As an employer, we are always interested in
What factors are significantly associated with employees’ performance?
How to improve employees’ competence in their job?
From the data we collected and evaluate its features, we are going to explore the answers to the questions above.
library(tidyverse)
library(lattice)
hrs <- read_csv('hrs.csv')
indexing hrs.csv [===========================================] 9.72GB/s, eta: 0s
head(hrs)
sapply(hrs,class)
Employee_Name EmpID MarriedID
"character" "numeric" "numeric"
MaritalStatusID GenderID EmpStatusID
"numeric" "numeric" "numeric"
DeptID PerfScoreID FromDiversityJobFairID
"numeric" "numeric" "numeric"
Salary Termd PositionID
"numeric" "numeric" "numeric"
Position State Zip
"character" "character" "character"
DOB Sex MaritalDesc
"Date" "character" "character"
CitizenDesc HispanicLatino RaceDesc
"character" "character" "character"
DateofHire DateofTermination TermReason
"Date" "Date" "character"
EmploymentStatus Department ManagerName
"character" "character" "character"
ManagerID RecruitmentSource PerformanceScore
"numeric" "character" "character"
EngagementSurvey EmpSatisfaction SpecialProjectsCount
"numeric" "numeric" "numeric"
LastPerformanceReview_Date DaysLateLast30 Absences
"Date" "numeric" "numeric"
hrs$DOB <- as.Date(hrs$DOB,'%m/%d/%y')
hrs$DateofHire <- as.Date(hrs$DateofHire,'%m/%d/%Y')

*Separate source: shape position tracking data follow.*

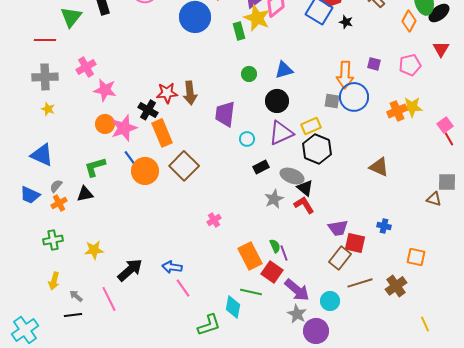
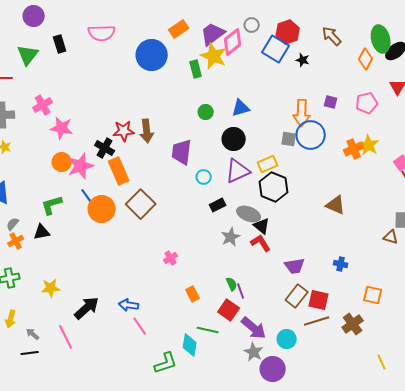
yellow star: (412, 107) -> (369, 145), turned 30
red square: (355, 243) -> (319, 300), moved
orange rectangle: (250, 256) -> (193, 294), moved, size x0.6

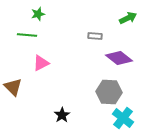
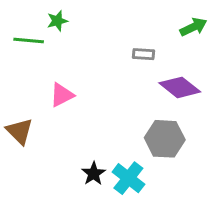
green line: (27, 35) -> (29, 41), moved
cyan cross: (123, 118) -> (128, 178), moved

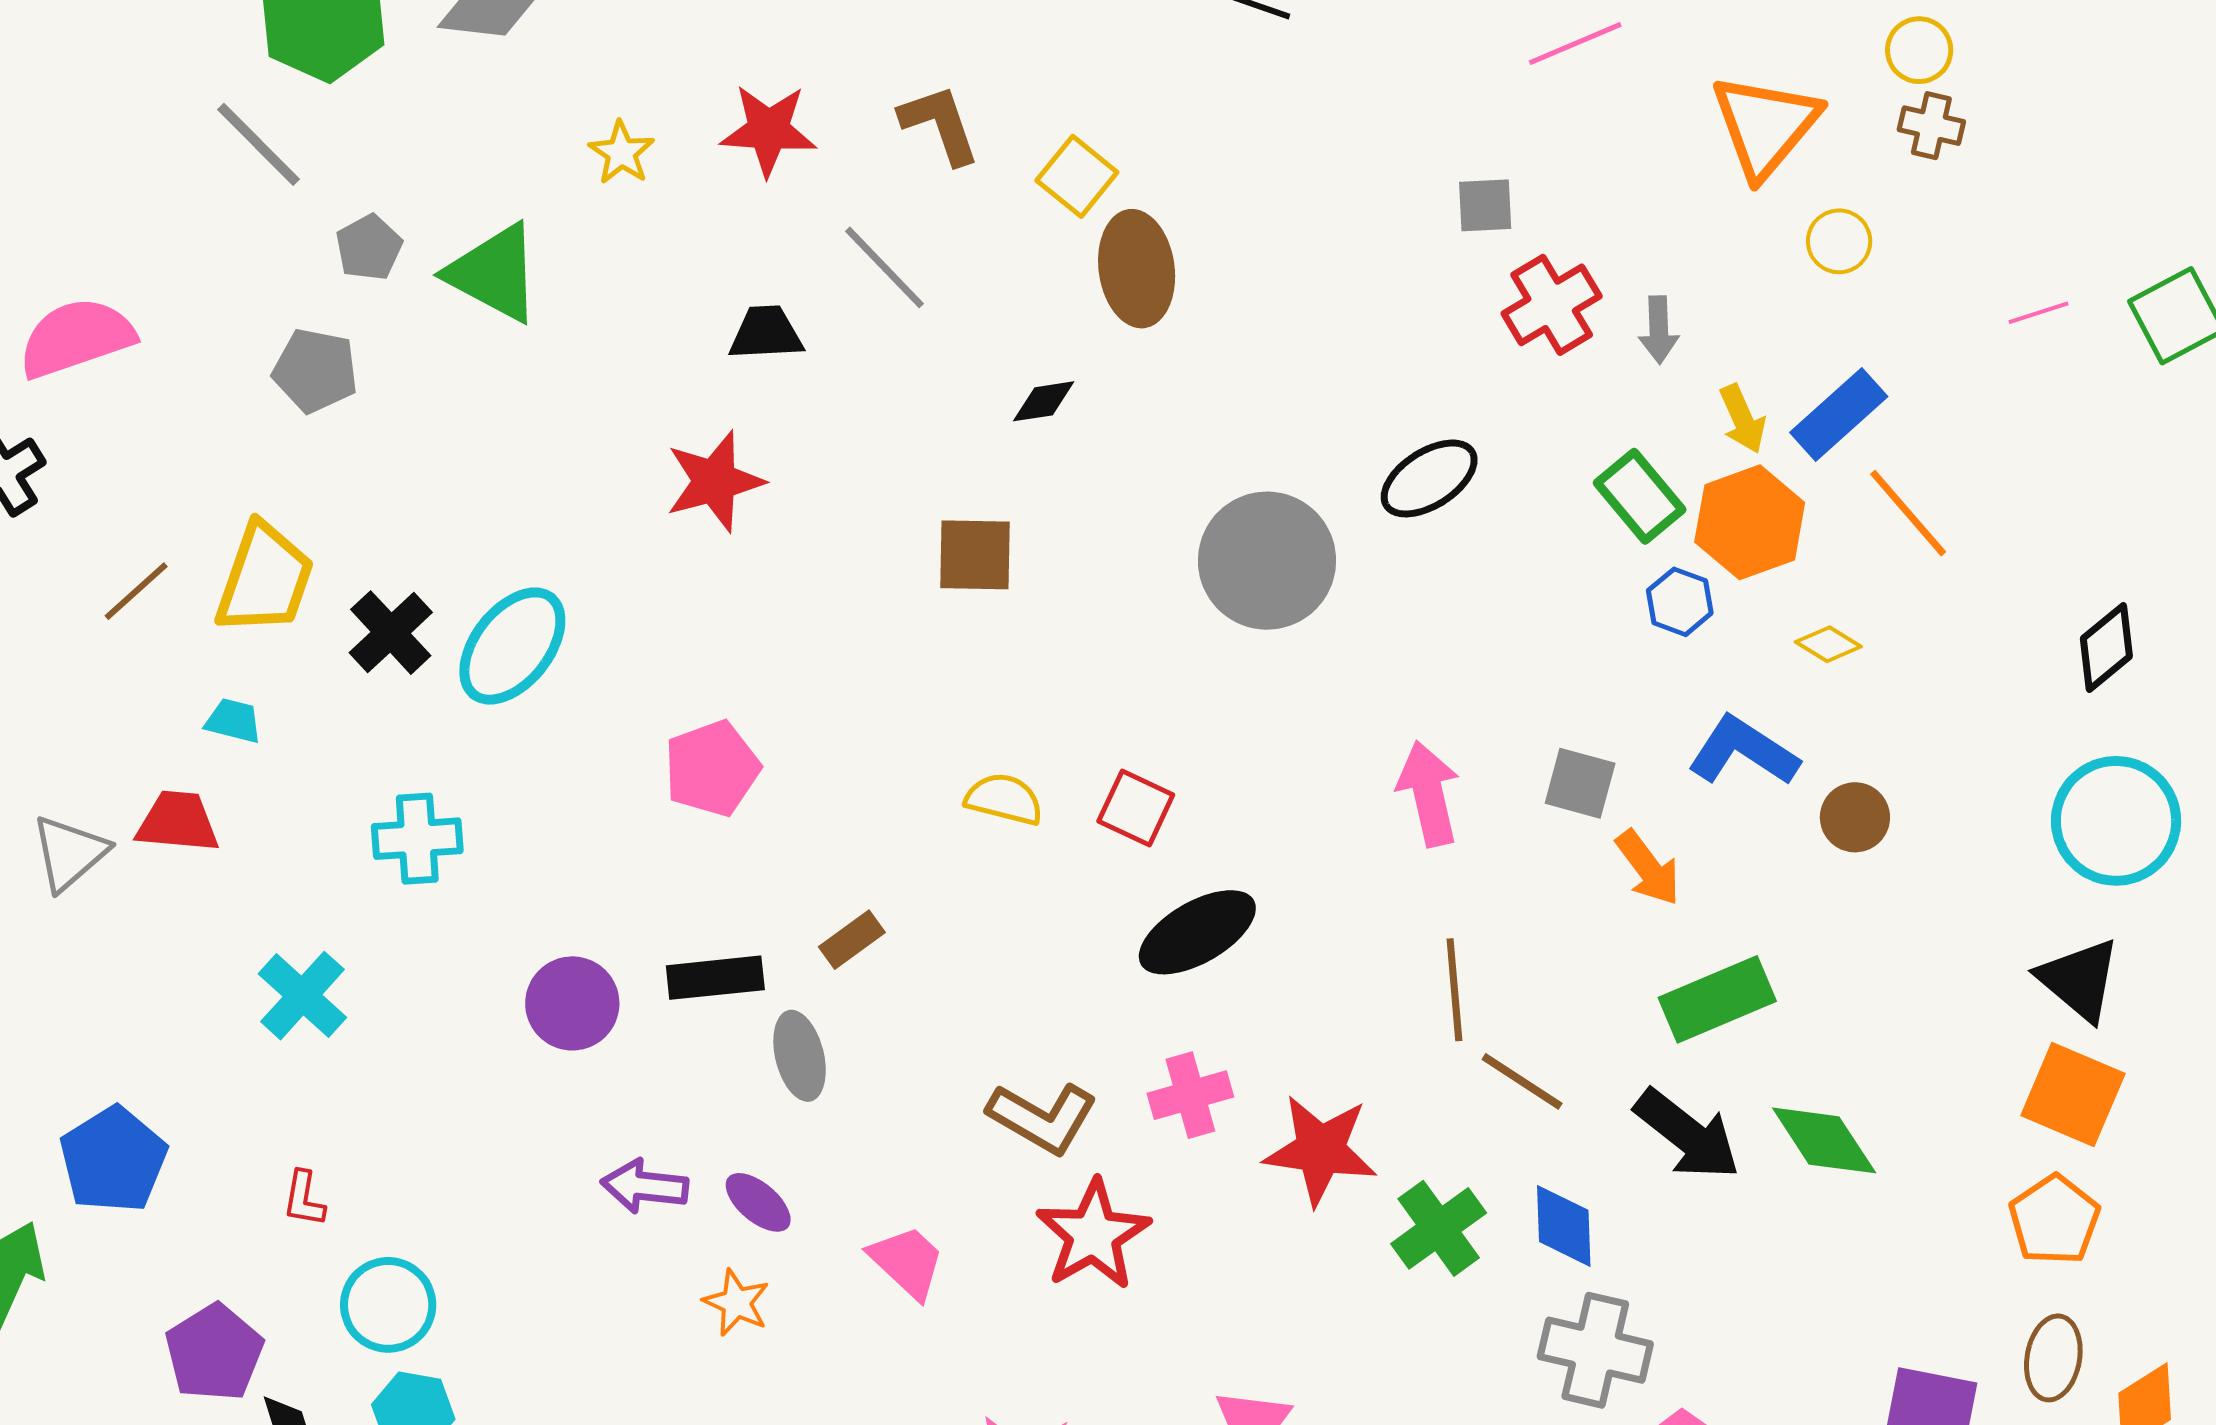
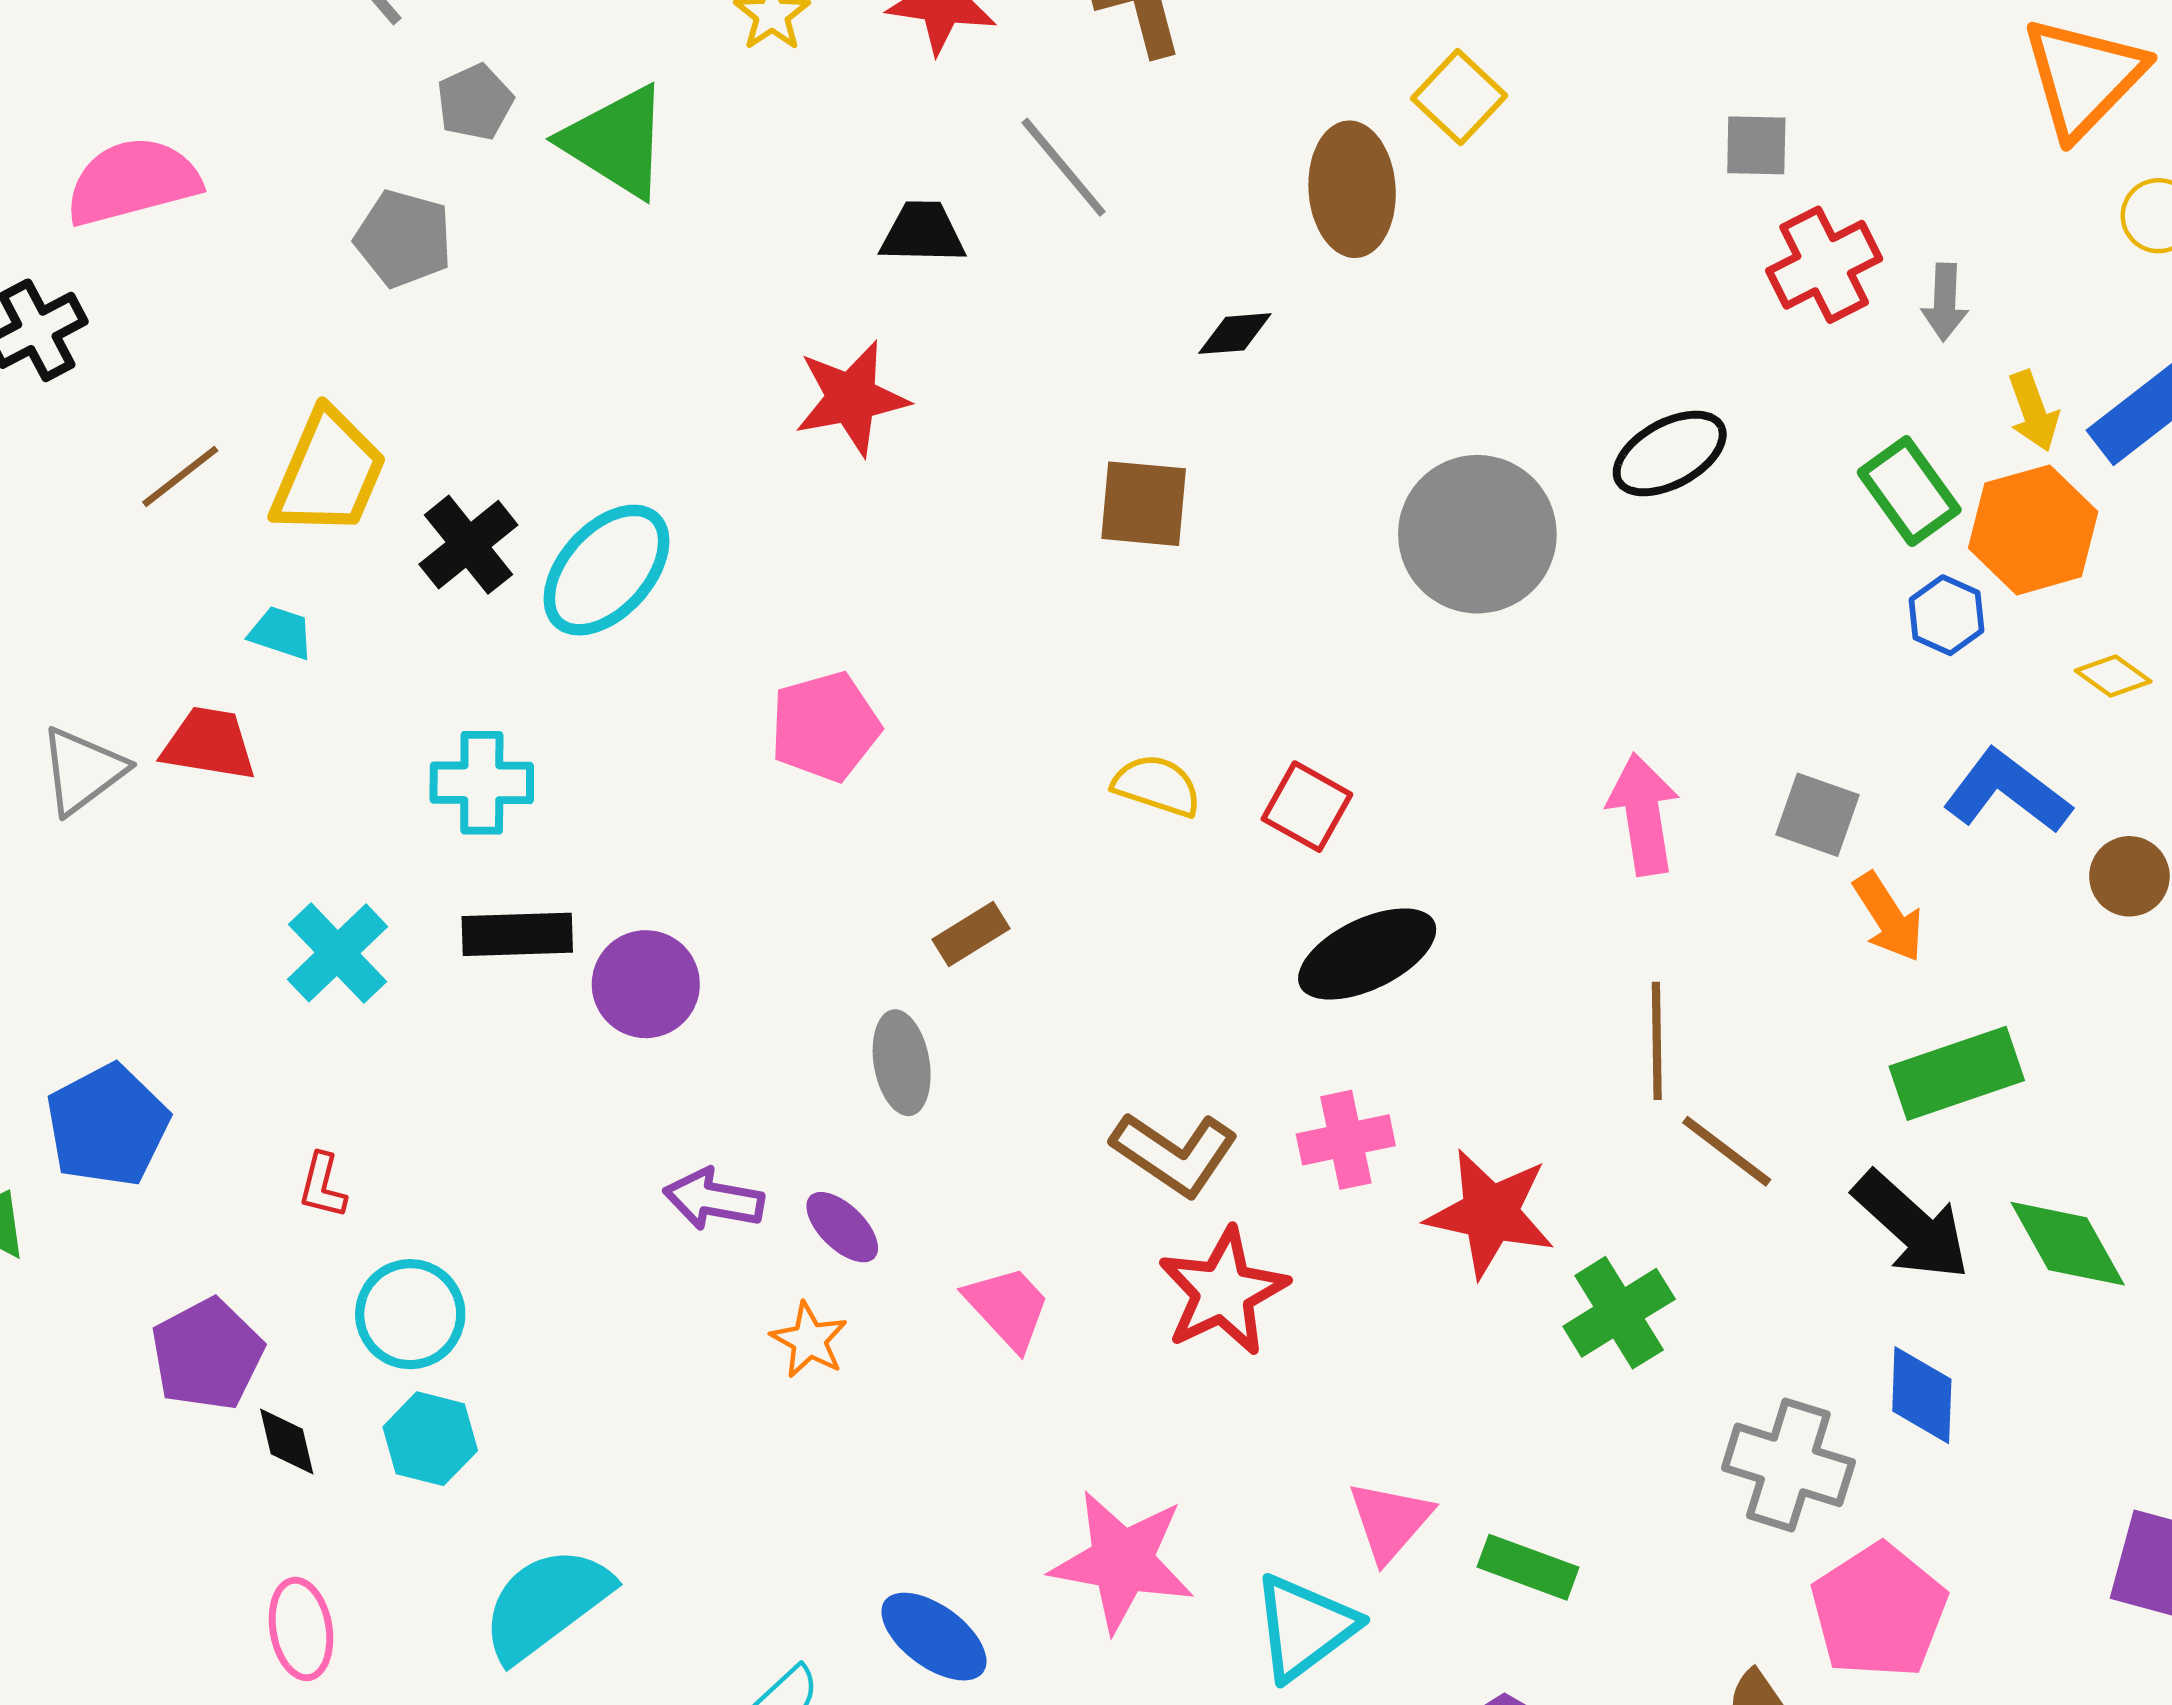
yellow square: (1077, 176) -> (1459, 97), moved
black rectangle: (715, 978) -> (517, 934), moved
blue diamond: (1564, 1226) -> (1922, 1395), moved

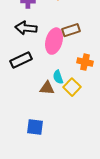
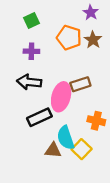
black rectangle: (21, 60) -> (39, 117), moved
cyan semicircle: (58, 77) -> (66, 138), size x1.5

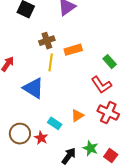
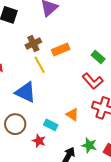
yellow line: (51, 62) -> (40, 65), turned -30
orange triangle: (77, 116) -> (72, 114), turned -48
brown circle: (20, 134) -> (15, 124), moved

hrs$LastPerformanceReview_Date <- as.Date(hrs$LastPerformanceReview_Date,'%m/%d/%Y')
hrs$DateofTermination <- as.Date(hrs$DateofTermination,'%m/%d/%Y')
hrs <- hrs %>% mutate_at(c('Position','State','Zip','Sex','MaritalDesc','CitizenDesc',
'RaceDesc','EmploymentStatus','Department','ManagerName',
'RecruitmentSource','PerformanceScore'),as.factor)
sapply(hrs,class)
Employee_Name EmpID MarriedID
"character" "numeric" "numeric"
MaritalStatusID GenderID EmpStatusID
"numeric" "numeric" "numeric"
DeptID PerfScoreID FromDiversityJobFairID
"numeric" "numeric" "numeric"
Salary Termd PositionID
"numeric" "numeric" "numeric"
Position State Zip
"factor" "factor" "factor"
DOB Sex MaritalDesc
"Date" "factor" "factor"
CitizenDesc HispanicLatino RaceDesc
"factor" "character" "factor"
DateofHire DateofTermination TermReason
"Date" "Date" "character"
EmploymentStatus Department ManagerName
"factor" "factor" "factor"
ManagerID RecruitmentSource PerformanceScore
"numeric" "factor" "factor"
EngagementSurvey EmpSatisfaction SpecialProjectsCount
"numeric" "numeric" "numeric"
LastPerformanceReview_Date DaysLateLast30 Absences
"Date" "numeric" "numeric"
hrs %>% select_if(is.numeric) %>% select(-1) %>% cor() %>% data.frame() %>%
select(6) %>% arrange(-PerfScoreID)
bwplot(PerfScoreID~EmpSatisfaction+EngagementSurvey | Department,data=hrs,
main='Employees Performance,satisfaction and engagement by department',
sub='Coef: satisfacetion 0.3035;engagement: 0.5449')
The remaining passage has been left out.